My 99 Dodge has them in it too, they'll crank that thing over no problem in the cold. Whether it starts or not is unrelated to the batteries..
I've had good luck with them, mainly because Batteries Plus moves a lot of batteries and so none of them are sitting around on shelves for months on end. Everytime I've picked up batreries there the date on them has been within the same month, something to keep on eye on. 
Also if you tell them it's for a farm they'll ring you up with a business account and you get 10% off.


----------



## FCF (Apr 23, 2010)

While not a heavy commercial battery, we have a Duracell in our Grand Cherokee for about 3 years and it has been trouble free. Local battery dealer got a closeout deal on them with no warranty other than his own (60 days), and they were stamped "2nd". Paid about half price for it.


----------



## RockmartGA (Jun 29, 2011)

Shetland Sheepdog said:


> https://www.batteriesplus.com/search?q=4dlt
> Kinda surprised me also! :huh:


Learn something new everyday. I wonder if it is a regional branding thing? Never saw them in these parts....


----------



## luke strawwalker (Jul 31, 2014)

Down here the only place that carries them that I know of is "Batteries Plus" stores... I haven't seen them anywhere else...

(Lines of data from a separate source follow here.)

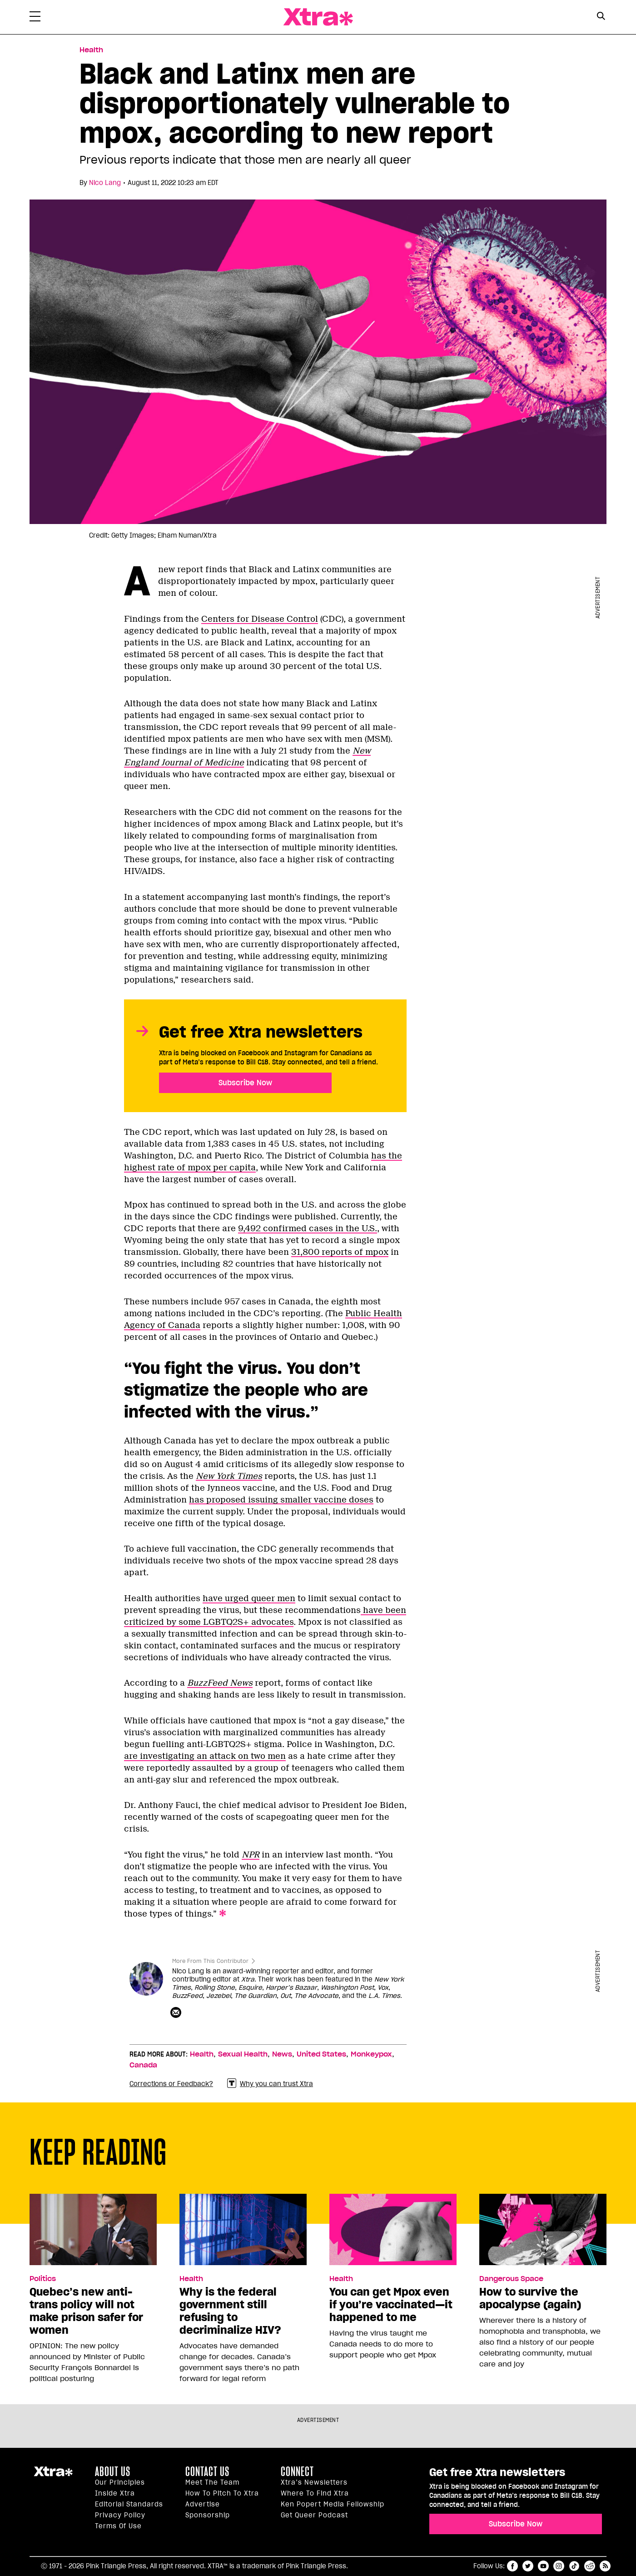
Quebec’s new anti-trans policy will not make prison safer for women (86, 2311)
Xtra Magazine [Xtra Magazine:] (53, 2475)
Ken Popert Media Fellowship (332, 2504)
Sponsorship (207, 2515)
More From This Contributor (210, 1960)
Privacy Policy (120, 2515)
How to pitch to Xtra (222, 2493)
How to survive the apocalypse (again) (530, 2298)
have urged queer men (249, 1598)
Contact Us (207, 2471)
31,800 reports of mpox (339, 1252)
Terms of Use (118, 2526)
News (282, 2054)
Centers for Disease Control (259, 619)
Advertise (202, 2504)
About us (112, 2471)
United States (321, 2054)
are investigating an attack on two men (205, 1756)
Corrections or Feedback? (171, 2084)
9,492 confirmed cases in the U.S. (307, 1228)
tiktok (574, 2566)
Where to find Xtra (315, 2493)
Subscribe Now (245, 1082)
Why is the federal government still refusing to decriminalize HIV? (230, 2311)
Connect (297, 2471)
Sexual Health (243, 2054)
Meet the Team (212, 2482)
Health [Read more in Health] (91, 50)
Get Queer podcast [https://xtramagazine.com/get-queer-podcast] (314, 2515)
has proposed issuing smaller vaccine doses (281, 1500)
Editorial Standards (129, 2504)
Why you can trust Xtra (270, 2083)
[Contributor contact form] (177, 2013)
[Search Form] (600, 17)
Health (202, 2054)
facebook (512, 2566)
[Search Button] (600, 16)
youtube (543, 2566)
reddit (589, 2566)
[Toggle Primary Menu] (35, 18)
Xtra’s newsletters (314, 2482)
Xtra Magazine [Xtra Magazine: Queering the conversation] (318, 17)
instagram (558, 2566)
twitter (527, 2566)
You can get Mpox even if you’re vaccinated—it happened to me (390, 2305)
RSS (605, 2566)
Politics (43, 2279)
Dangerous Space (511, 2279)
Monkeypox (371, 2054)
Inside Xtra (115, 2493)
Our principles (120, 2482)
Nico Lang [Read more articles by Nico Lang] (105, 183)
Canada (143, 2065)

We got one of those stores in Rosenberg (county seat 15 miles away) and I've been in there a few times to get batteries for Dad's handicapped power chairs and scooters... They have everything from those nearly microscopic hearing aid batteries up to big dozer-size batteries... basically when it comes to batteries, if they don't have it, you can't get it... They also sell some electronic stuff and about every type, size, and kind of light bulb you can possibly think of as well...

I haven't tried one of their Duracell automotive batteries yet, but I just might next time I need one... I'm not very impressed with any of the automotive battery brands anymore, and the prices have gotten ridiculous...

We used to just run those $30 Auto-Zone batteries in everything-- who cares if they only lasted 2-3 years half the time... they were ONLY $30 BUCKS! Well, that was then, this is now... Now you can't touch an auto battery for less than about a $100 bill... but what's aggravating is when they don't last but about 3 years anyway... In the old days you could count on 4-5 years and I've had one last as long as SEVEN years before, but that's sort of the exception rather than the rule... but nowadays, even the "premium" brands that cost big bucks don't seem to last more than 3-4 years... you MIGHT get another season out of them versus a "cheap" brand (and the "cheap" brands aren't cheap anymore, but the "premium" batteries are just stupid expensive IMHO).

Later! OL J R


----------



## Shetland Sheepdog (Mar 31, 2011)

Luke, check out Sam's Club! They, also, carry the Duracell 4DLT for $134.98!


----------